At the beginning of 1998 I read an ad in a game magazine: “Orks club. So many computers, such and such an address”.
My parents were against my fascination with computer games, strongly against it. There was no console or computer at home. And we didn't live richly at that time - there was no money for such things.
Anyway, I showed up at Orki, took a computer for an hour or an hour and a half — there was no more money.
And it began. Playing online was a novelty at that time. And I was a fan of playing online. It was a living fiction. I sat behind Dilvish's back, the best Starcraft player in Russia at that time. And studied for a long time how he played. Dilvish is a master of sports in chess. He took first place in the first season of ladder on Battle.Net, using the imbalance in the game. Considered the first world champion. At one point I picked up a notebook and started writing down what he was doing and in what order.
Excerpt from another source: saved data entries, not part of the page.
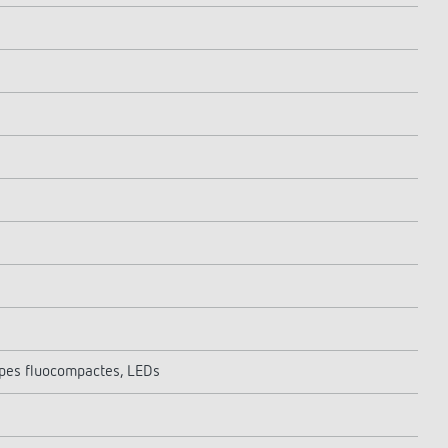
pes fluocompactes, LEDs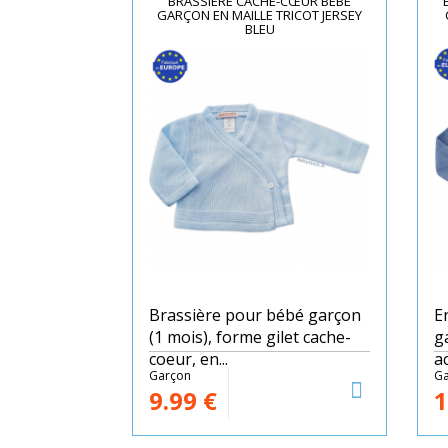
BRASSIÈRE CACHE-CŒUR BÉBÉ
GARÇON EN MAILLE TRICOT JERSEY
BLEU
Brassière pour bébé garçon
E
(1 mois), forme gilet cache-
g
coeur, en...
ac
Garçon
Ga
9.99
€
1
Dilvish set up free StarCraft tournaments in Orks. I missed the first one, but came to the second one and took either second or third place. My six zerlings took them all down. I was only 13 years old.
Money was the problem. And I wanted to play more and play harder. My skill was growing. But I didn't have access to a computer, a free one. And that was the real problem.
Now I vaguely remember what was going on back then. I was in the eighth grade at the Humanitarian Lyceum at the Russian State University of Humanities, and they were as stressful there as they were in the first years of institutes that existed in the USSR. Anyway, it was hard.
So I started skipping school. I finished the eighth grade of the lyceum and was transferred to a regular one.
I can't remember much about it, but I have a story to tell.
Someone got fucked up, so I'm finishing writing this idiotic text.